I'll attest to that. I'm from Texas originally and don't natually admit to things being bigger elsewhere, but the first time I saw one of those Fox squirrels up here, or whatever they're called, I just about had a heart attack.


----------



## Shrek (May 1, 2002)

I killed my first squirrel and rabbit for eating when I was 7 with the Crosman pumpmaster 760 pump that I still have 44 years later, using lead pellets instead of BBs . 

Although the 760 is a smooth bore , the muzzle velocity of close to 1000 fps keeps it pretty accurate at a range of up to 50 feet or so using pellets.

The newer models arn't built as good as the ones built in the late 1960s and 70s as the cylinders cant be rebuilt but for under $70 they're a good disposable first rifle.

I also have a 70s era Benjamin .22 air rifle which Crosman now manufactures also and the newer ones are built lower quality as the pumpmaster 760 but the ones I have seen seem decent.

One of my friends think its odd that I rack my air rifles beside my firearms in my gun safe however I consider them as just two more of my hunting rifles because they are as useful at hunting small game as my Marlin .22 rifle is.

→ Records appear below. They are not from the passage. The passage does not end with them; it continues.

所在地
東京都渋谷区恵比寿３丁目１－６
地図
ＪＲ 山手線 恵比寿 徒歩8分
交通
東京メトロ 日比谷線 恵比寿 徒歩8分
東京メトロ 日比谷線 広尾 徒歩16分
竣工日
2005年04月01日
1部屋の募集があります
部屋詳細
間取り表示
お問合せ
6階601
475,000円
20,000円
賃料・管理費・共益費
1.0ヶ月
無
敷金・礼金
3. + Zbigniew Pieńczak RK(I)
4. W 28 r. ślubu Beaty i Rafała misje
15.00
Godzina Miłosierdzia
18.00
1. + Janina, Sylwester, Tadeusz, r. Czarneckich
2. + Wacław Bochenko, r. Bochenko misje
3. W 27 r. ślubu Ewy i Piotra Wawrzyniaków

BTW any air rifle that can handle enough cylinder pressure to achieve above 800 fps muzzle velocity produces a noticeable gunshot type crack that can be heard 1/4 mile or so off. My .22 Benjamin sounds almost as loud as my Marlin rim fire.


----------



## tinknal (May 21, 2004)

wyld thang said:


> YOU! of all people !:kiss:


I love you too much to let you talk smack!


----------



## lazyBum (Feb 27, 2012)

vicker said:


> The problem with the shorts is, if you get caught, you are using a firearm within city limits. An air rifle isn't a firearm. I actually live right on the city limit line. The backyard was out of city limits when I grew up here, and I'd shoot high powered rifles back there. But, now it is in city limits, and I don't want to spend the night in jail over a squirrel


In my town, even airsoft guns are considered firearms. I think they also have ordinances against slingshots.


----------



## sustainabilly (Jun 20, 2012)

lazyBum said:


> In my town, even airsoft guns are considered firearms. I think they also have ordinances against slingshots.

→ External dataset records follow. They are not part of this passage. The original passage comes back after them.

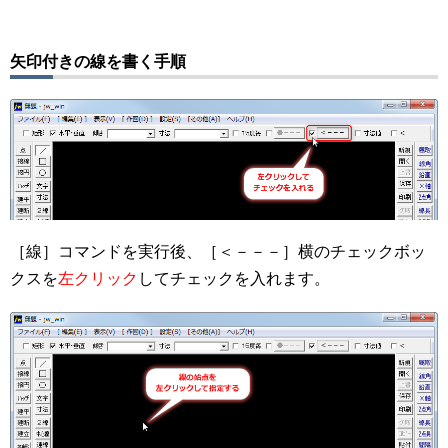
矢印付きの線を書く手順
［線］コマンドを実行後、［＜－－－］横のチェックボッ
クスを
左クリック
してチェックを入れます。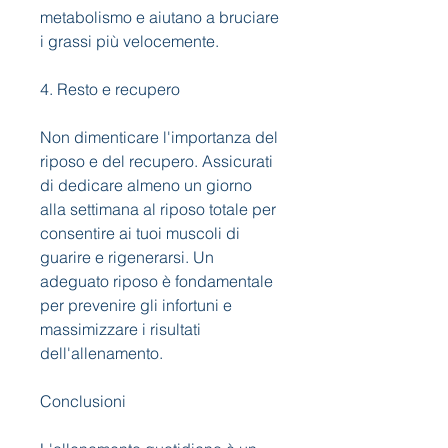
metabolismo e aiutano a bruciare 
i grassi più velocemente.
4. Resto e recupero
Non dimenticare l'importanza del 
riposo e del recupero. Assicurati 
di dedicare almeno un giorno 
alla settimana al riposo totale per 
consentire ai tuoi muscoli di 
guarire e rigenerarsi. Un 
adeguato riposo è fondamentale 
per prevenire gli infortuni e 
massimizzare i risultati 
dell'allenamento.
Conclusioni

Not here. If the dog doesn't scare them, I could sit on the porch and see squirrel, deer, rabbits, & turkeys. One of the things I love about living in the country. You just reminded me, I have to get more surgical tubing for slingshots and a prep item. Thanks


----------



## Kiamichi Kid (Apr 9, 2009)

lazyBum said:


> In my town, even airsoft guns are considered firearms. I think they also have ordinances against slingshots.


I'd Never live in a place like that...


----------



## machinistmike (Oct 16, 2011)

I can't use any type of gun where I live now so a rat trap nailed to a tree is my way of de-squirreling my backyard. Also use a live trap baited with a chocolate chip muffin. When I catch one just bring him in the garage and put him to sleep out of sight of the neighbors. I used an RWS model 48 .22 cal pellet gun at my last house. Those squirrels weren't safe out to 80-90 yards with that pellet gun. That gun cost just as much as my deer rifle but it was accurate and powerful enough to ruin any critters day that found themselves playing in the garden. As a kid the crossman 2100 in my hands spelled bad news for anything I pointed it at.


----------



## lazyBum (Feb 27, 2012)

Kiamichi Kid said:


> I'd Never live in a place like that...


Im working on my escape plan.


----------